[Extracted data entries]
---*---

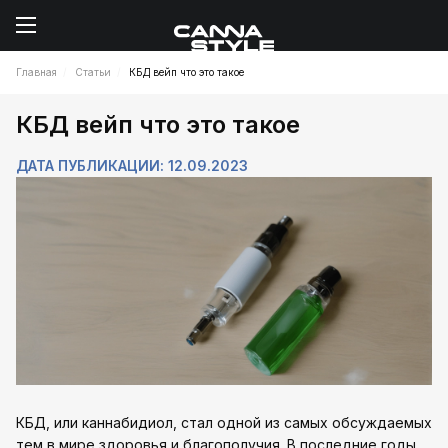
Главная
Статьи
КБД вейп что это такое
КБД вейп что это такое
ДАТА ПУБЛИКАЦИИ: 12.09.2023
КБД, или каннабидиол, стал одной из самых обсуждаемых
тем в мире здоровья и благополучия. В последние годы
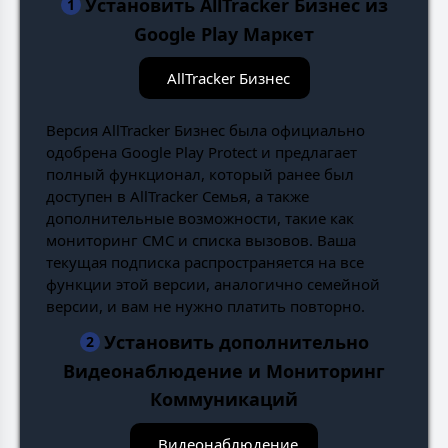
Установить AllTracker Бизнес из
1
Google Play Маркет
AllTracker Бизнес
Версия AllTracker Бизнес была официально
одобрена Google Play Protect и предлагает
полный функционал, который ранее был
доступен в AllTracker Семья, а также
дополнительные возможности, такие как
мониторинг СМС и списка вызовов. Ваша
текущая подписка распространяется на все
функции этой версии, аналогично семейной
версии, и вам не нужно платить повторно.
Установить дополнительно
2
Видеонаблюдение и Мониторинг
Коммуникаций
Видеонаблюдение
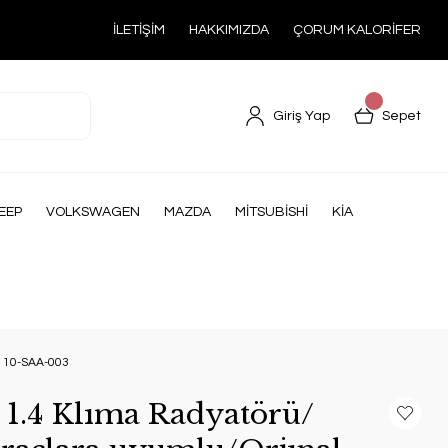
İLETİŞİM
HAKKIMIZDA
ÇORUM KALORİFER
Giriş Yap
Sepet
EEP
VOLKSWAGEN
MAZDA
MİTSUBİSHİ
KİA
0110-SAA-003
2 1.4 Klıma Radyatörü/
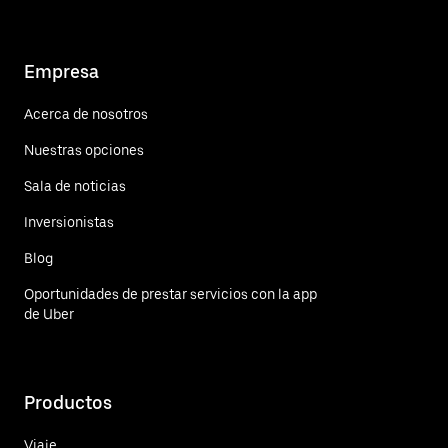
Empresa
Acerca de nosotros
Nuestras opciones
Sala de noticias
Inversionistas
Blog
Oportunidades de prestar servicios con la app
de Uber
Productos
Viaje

---*---

- Task objective: Find the string "версии" in the data. Report each line it appears in.

- Reply to the exercise:
функции этой версии, аналогично семейной
версии, и вам не нужно платить повторно.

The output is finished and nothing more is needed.